USS North Carolina, lead ship of a class of 35,000-ton battleships, was built at the New York Navy Yard. When commissioned in April 1941, she was the first new battleship to join the fleet in nearly two decades. Following over a year of prolonged shakedown and training cruises in the Atlantic area, North Carolina went to the Pacific in June 1942. She took part in the Guadalcanal campaign during the rest of that year and some of 1943, covering the initial landings there and participating in the Battle of the Eastern Solomons in August 1942. She was damaged by a Japanese submarine torpedo on 15 September, in an attack that also fatally damaged USS Wasp (CV-7), but returned to the Solomons combat zone after a few months' repairs.


In November 1943, North Carolina assisted in capturing enemy positions in the Gilbert Islands.
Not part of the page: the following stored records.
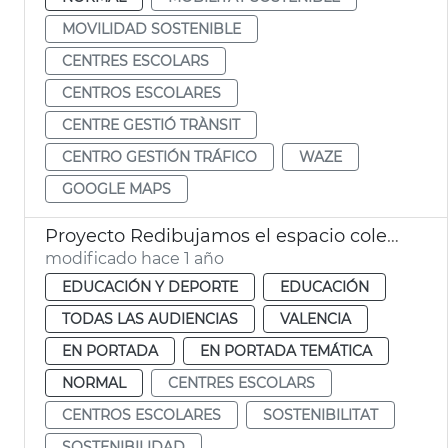
MOVILIDAD SOSTENIBLE
CENTRES ESCOLARS
CENTROS ESCOLARES
CENTRE GESTIÓ TRÀNSIT
CENTRO GESTIÓN TRÁFICO
WAZE
GOOGLE MAPS
Proyecto Redibujamos el espacio colegios València
modificado hace 1 año
EDUCACIÓN Y DEPORTE
EDUCACIÓN
TODAS LAS AUDIENCIAS
VALENCIA
EN PORTADA
EN PORTADA TEMÁTICA
NORMAL
CENTRES ESCOLARS
CENTROS ESCOLARES
SOSTENIBILITAT
SOSTENIBILIDAD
This began a pattern of operations for her that lasted for the rest of World War II: serving in the anti-aircraft screen of aircraft carrier task forces and occasionally using her heavy guns to bombard Japanese-held islands. In these roles, during 1944 she was involved in the Marshalls operation in January-February, attacks on Central Pacific targets through the late winter and spring, the Marianas invasion and Battle of Philippine Sea in June, and Western Pacific carrier strikes in November and December.


North Carolina continued her Western Pacific activities in 1945, participating in the invasions of Iwo Jima in February and Okinawa in March and April. The battleship also screened carriers on raids throughout the combat zone, including attacks on the Japanese home islands. She was off Japan in August and September, during the weeks just before and after that nation's surrender. North Carolina returned to the United States in October 1945 and operated in the Atlantic until she was inactivated in 1946. Decommissioned in June 1947, she was part of the "mothball" fleet until stricken from the navy list in June 1960. The following year, North Carolina was transferred to the State of North Carolina to become a memorial and museum at Wilmington, where she remains to this day.